▶ Problem requirements: Your task is to copy the data exactly while leaving out every picture.

▶ Stored data entries:
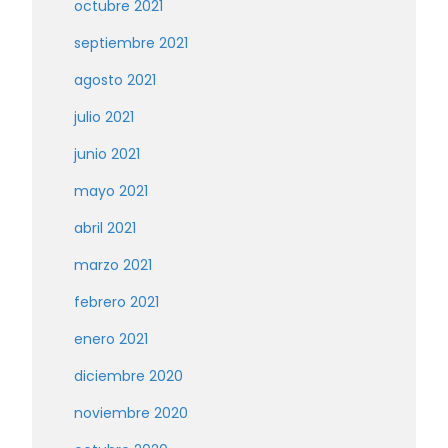
octubre 2021
septiembre 2021
agosto 2021
julio 2021
junio 2021
mayo 2021
abril 2021
marzo 2021
febrero 2021
enero 2021
diciembre 2020
noviembre 2020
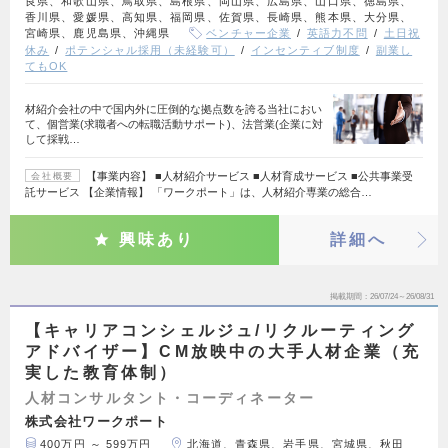
良県、和歌山県、鳥取県、島根県、岡山県、広島県、山口県、徳島県、
香川県、愛媛県、高知県、福岡県、佐賀県、長崎県、熊本県、大分県、
宮崎県、鹿児島県、沖縄県
ベンチャー企業
英語力不問
土日祝
休み
ポテンシャル採用（未経験可）
インセンティブ制度
副業し
てもOK
材紹介会社の中で国内外に圧倒的な拠点数を誇る当社におい
て、個営業(求職者への転職活動サポート)、法営業(企業に対
して採戦…
【事業内容】 ■人材紹介サービス ■人材育成サービス ■公共事業受
会社概要
託サービス 【企業情報】 「ワークポート」は、人材紹介専業の総合…
興味あり
詳細へ
掲載期間
26/07/24～26/08/31
【キャリアコンシェルジュ/リクルーティング
アドバイザー】CM放映中の大手人材企業（充
実した教育体制）
人材コンサルタント・コーディネーター
株式会社ワークポート
400万円 ～ 599万円
北海道、青森県、岩手県、宮城県、秋田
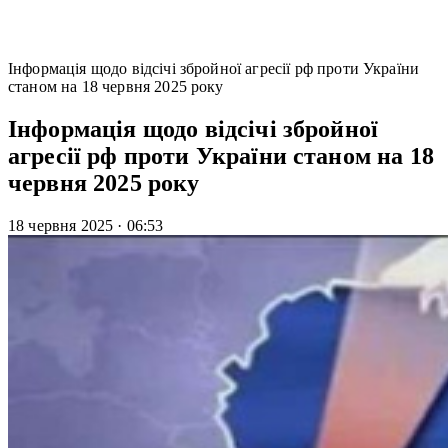
Інформація щодо відсічі збройної агресії рф проти України
станом на 18 червня 2025 року
Інформація щодо відсічі збройної
агресії рф проти України станом на 18
червня 2025 року
18 червня 2025
·
06:53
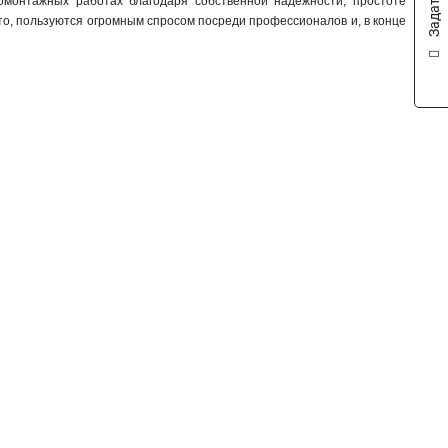
омонтажных работах благодаря собственной надежности, простоте
м то, пользуются огромным спросом посреди профессионалов и, в конце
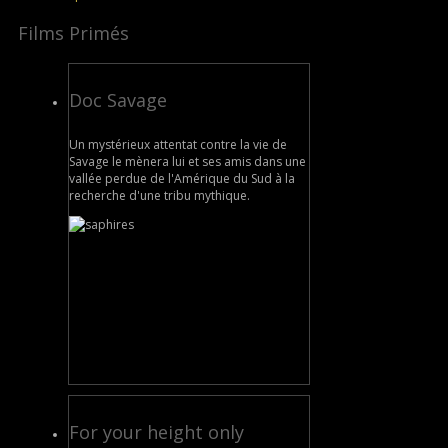
Films Primés
Doc Savage
Un mystérieux attentat contre la vie de
Savage le mènera lui et ses amis dans une
vallée perdue de l'Amérique du Sud à la
recherche d'une tribu mythique.
For your height only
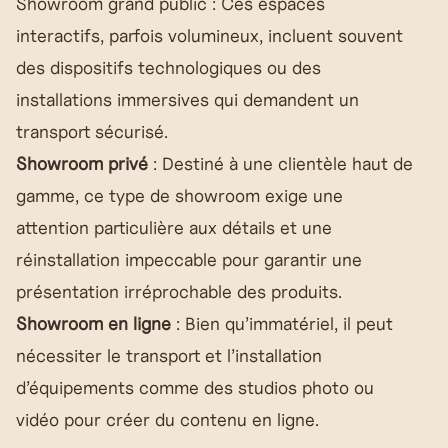
Showroom grand public : Ces espaces
interactifs, parfois volumineux, incluent souvent
des dispositifs technologiques ou des
installations immersives qui demandent un
transport sécurisé.
Showroom privé
: Destiné à une clientèle haut de
gamme, ce type de showroom exige une
attention particulière aux détails et une
réinstallation impeccable pour garantir une
présentation irréprochable des produits.
Showroom en ligne
: Bien qu’immatériel, il peut
nécessiter le transport et l’installation
d’équipements comme des studios photo ou
vidéo pour créer du contenu en ligne.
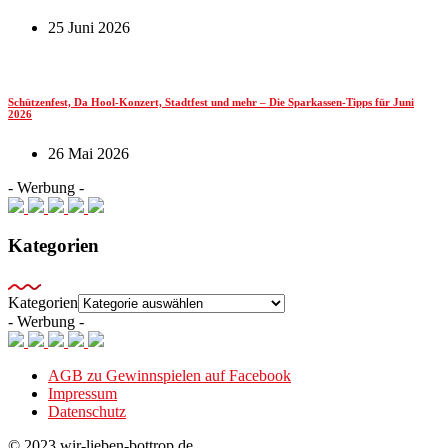
25 Juni 2026
Schützenfest, Da Hool-Konzert, Stadtfest und mehr – Die Sparkassen-Tipps für Juni
2026
26 Mai 2026
- Werbung -
Kategorien
Kategorien
- Werbung -
AGB zu Gewinnspielen auf Facebook
Impressum
Datenschutz
© 2023 wir-lieben-bottrop.de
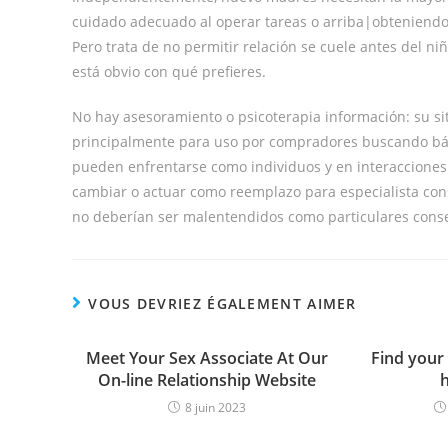
cuidado adecuado al operar tareas o arriba|obteniend
Pero trata de no permitir relación se cuele antes del n
está obvio con qué prefieres.
No hay asesoramiento o psicoterapia información: su sit
principalmente para uso por compradores buscando bás
pueden enfrentarse como individuos y en interacciones
cambiar o actuar como reemplazo para especialista cons
no deberían ser malentendidos como particulares consej
VOUS DEVRIEZ ÉGALEMENT AIMER
Meet Your Sex Associate At Our
Find your 
On-line Relationship Website
8 juin 2023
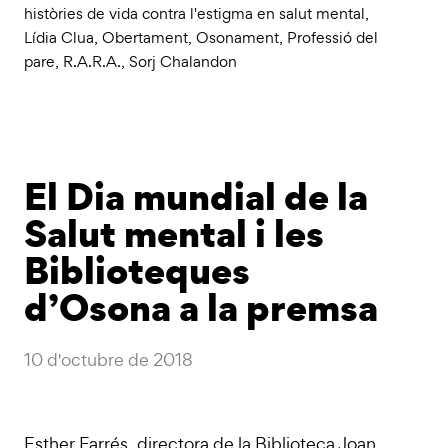
històries de vida contra l'estigma en salut mental
,
Lídia Clua
,
Obertament
,
Osonament
,
Professió del
pare
,
R.A.R.A.
,
Sorj Chalandon
El Dia mundial de la
Salut mental i les
Biblioteques
d’Osona a la premsa
10 d'octubre de 2018
Esther Farrés, directora de la Biblioteca Joan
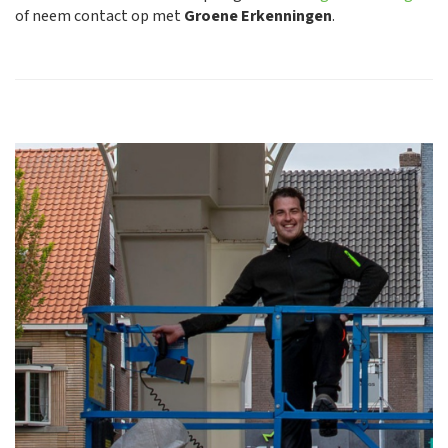
of neem contact op met
Groene Erkenningen
.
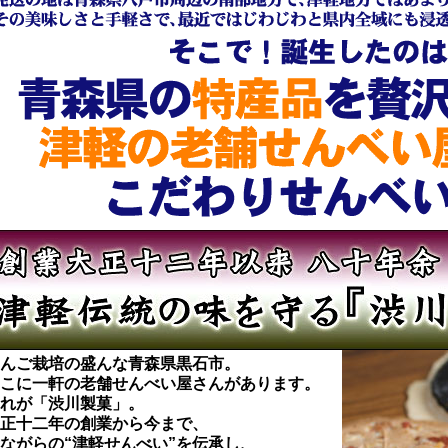
んご栽培の盛んな青森県黒石市。
こに一軒の老舗せんべい屋さんがあります。
れが「渋川製菓」。
正十二年の創業から今まで、
ながらの“津軽せんべい”を伝承し、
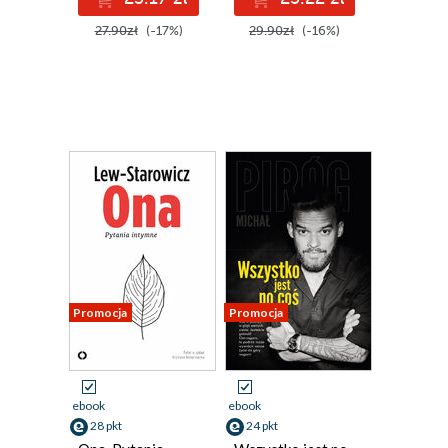
27.90zł
(-17%)
29.90zł
(-16%)
Promocja
Promocja
ebook
ebook
28 pkt
24 pkt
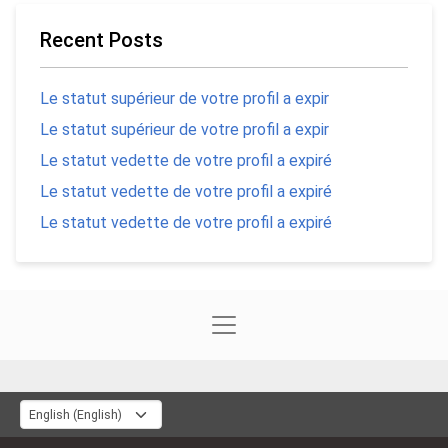
Recent Posts
Le statut supérieur de votre profil a expir
Le statut supérieur de votre profil a expir
Le statut vedette de votre profil a expiré
Le statut vedette de votre profil a expiré
Le statut vedette de votre profil a expiré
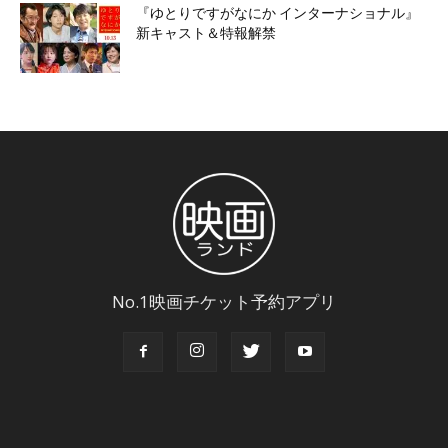
『ゆとりですがなにか インターナショナル』
新キャスト＆特報解禁
No.1映画チケット予約アプリ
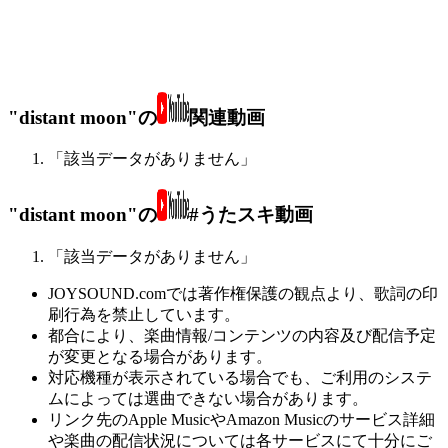
"distant moon"の
関連動画
「該当データがありません」
"distant moon"の
#うたスキ動画
「該当データがありません」
JOYSOUND.comでは著作権保護の観点より、歌詞の印
刷行為を禁止しています。
都合により、楽曲情報/コンテンツの内容及び配信予定
が変更となる場合があります。
対応機種が表示されている場合でも、ご利用のシステ
ムによっては選曲できない場合があります。
リンク先のApple MusicやAmazon Musicのサービス詳細
や楽曲の配信状況については各サービスにて十分にご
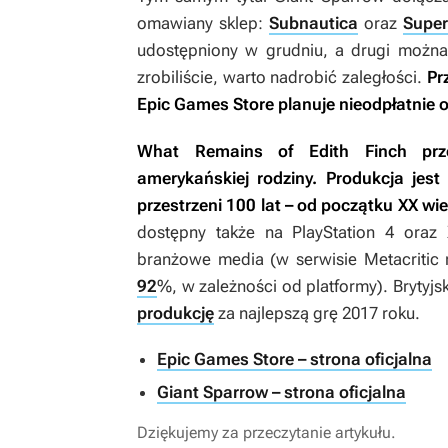
omawiany sklep:
Subnautica
oraz
Super
udostępniony w grudniu, a drugi można 
zrobiliście, warto nadrobić zaległości.
Pr
Epic Games Store planuje nieodpłatnie 
What Remains of Edith Finch
prze
amerykańskiej rodziny. Produkcja jest
przestrzeni 100 lat – od początku XX wi
dostępny także na PlayStation 4 oraz 
branżowe media (w serwisie Metacritic 
92
%, w zależności od platformy). Brytyj
produkcję
za najlepszą grę 2017 roku.
Epic Games Store – strona oficjalna
Giant Sparrow – strona oficjalna
Dziękujemy za przeczytanie artykułu.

▶ Result below:
octubre 2021
septiembre 2021
agosto 2021
julio 2021
junio 2021
mayo 2021
abril 2021
marzo 2021
febrero 2021
enero 2021
diciembre 2020
noviembre 2020
良県、和歌山県、鳥取県、島根県、岡山県、広島県、山口県、徳島県、
香川県、愛媛県、高知県、福岡県、佐賀県、長崎県、熊本県、大分県、
宮崎県、鹿児島県、沖縄県
ベンチャー企業
英語力不問
土日祝
休み
ポテンシャル採用（未経験可）
インセンティブ制度
副業し
てもOK
材紹介会社の中で国内外に圧倒的な拠点数を誇る当社におい
て、個営業(求職者への転職活動サポート)、法営業(企業に対
して採戦…
【事業内容】 ■人材紹介サービス ■人材育成サービス ■公共事業受
会社概要
託サービス 【企業情報】 「ワークポート」は、人材紹介専業の総合…
興味あり
詳細へ
掲載期間
26/07/24～26/08/31
【キャリアコンシェルジュ/リクルーティング
アドバイザー】CM放映中の大手人材企業（充
実した教育体制）
人材コンサルタント・コーディネーター
株式会社ワークポート
400万円 ～ 599万円
北海道、青森県、岩手県、宮城県、秋田
Інформація щодо відсічі збройної агресії рф проти України
станом на 18 червня 2025 року
Інформація щодо відсічі збройної
агресії рф проти України станом на 18
червня 2025 року
18 червня 2025
·
06:53
омонтажных работах благодаря собственной надежности, простоте
м то, пользуются огромным спросом посреди профессионалов и, в конце
Films Primés
Doc Savage
Un mystérieux attentat contre la vie de
Savage le mènera lui et ses amis dans une
vallée perdue de l'Amérique du Sud à la
recherche d'une tribu mythique.
For your height only
Showroom grand public : Ces espaces
interactifs, parfois volumineux, incluent souvent
des dispositifs technologiques ou des
installations immersives qui demandent un
transport sécurisé.
Showroom privé
: Destiné à une clientèle haut de
gamme, ce type de showroom exige une
attention particulière aux détails et une
réinstallation impeccable pour garantir une
présentation irréprochable des produits.
Showroom en ligne
: Bien qu’immatériel, il peut
nécessiter le transport et l’installation
d’équipements comme des studios photo ou
vidéo pour créer du contenu en ligne.
25 Juni 2026
Schützenfest, Da Hool-Konzert, Stadtfest und mehr – Die Sparkassen-Tipps für Juni
2026
26 Mai 2026
- Werbung -
Kategorien
Kategorien
- Werbung -
AGB zu Gewinnspielen auf Facebook
Impressum
Datenschutz
© 2023 wir-lieben-bottrop.de
cuidado adecuado al operar tareas o arriba|obteniend
Pero trata de no permitir relación se cuele antes del n
está obvio con qué prefieres.
No hay asesoramiento o psicoterapia información: su sit
principalmente para uso por compradores buscando bás
pueden enfrentarse como individuos y en interacciones
cambiar o actuar como reemplazo para especialista cons
no deberían ser malentendidos como particulares consej
VOUS DEVRIEZ ÉGALEMENT AIMER
Meet Your Sex Associate At Our
Find your 
On-line Relationship Website
8 juin 2023
històries de vida contra l'estigma en salut mental
,
Lídia Clua
,
Obertament
,
Osonament
,
Professió del
pare
,
R.A.R.A.
,
Sorj Chalandon
El Dia mundial de la
Salut mental i les
Biblioteques
d’Osona a la premsa
10 d'octubre de 2018
Esther Farrés, directora de la Biblioteca Joan
of neem contact op met
Groene Erkenningen
.
んご栽培の盛んな青森県黒石市。
こに一軒の老舗せんべい屋さんがあります。
れが「渋川製菓」。
正十二年の創業から今まで、
ながらの“津軽せんべい”を伝承し、
27.90zł
(-17%)
29.90zł
(-16%)
Promocja
Promocja
ebook
ebook
28 pkt
24 pkt
Recent Posts
Le statut supérieur de votre profil a expir
Le statut supérieur de votre profil a expir
Le statut vedette de votre profil a expiré
Le statut vedette de votre profil a expiré
Le statut vedette de votre profil a expiré
『ゆとりですがなにか インターナショナル』
新キャスト＆特報解禁
No.1映画チケット予約アプリ
"distant moon"の
関連動画
「該当データがありません」
"distant moon"の
#うたスキ動画
「該当データがありません」
JOYSOUND.comでは著作権保護の観点より、歌詞の印
刷行為を禁止しています。
都合により、楽曲情報/コンテンツの内容及び配信予定
が変更となる場合があります。
対応機種が表示されている場合でも、ご利用のシステ
ムによっては選曲できない場合があります。
リンク先のApple MusicやAmazon Musicのサービス詳細
や楽曲の配信状況については各サービスにて十分にご
omawiany sklep:
Subnautica
oraz
Super
udostępniony w grudniu, a drugi można 
zrobiliście, warto nadrobić zaległości.
Pr
Epic Games Store planuje nieodpłatnie 
What Remains of Edith Finch
prze
amerykańskiej rodziny. Produkcja jest
przestrzeni 100 lat – od początku XX wi
dostępny także na PlayStation 4 oraz 
branżowe media (w serwisie Metacritic 
92
%, w zależności od platformy). Brytyj
produkcję
za najlepszą grę 2017 roku.
Epic Games Store – strona oficjalna
Giant Sparrow – strona oficjalna
Dziękujemy za przeczytanie artykułu.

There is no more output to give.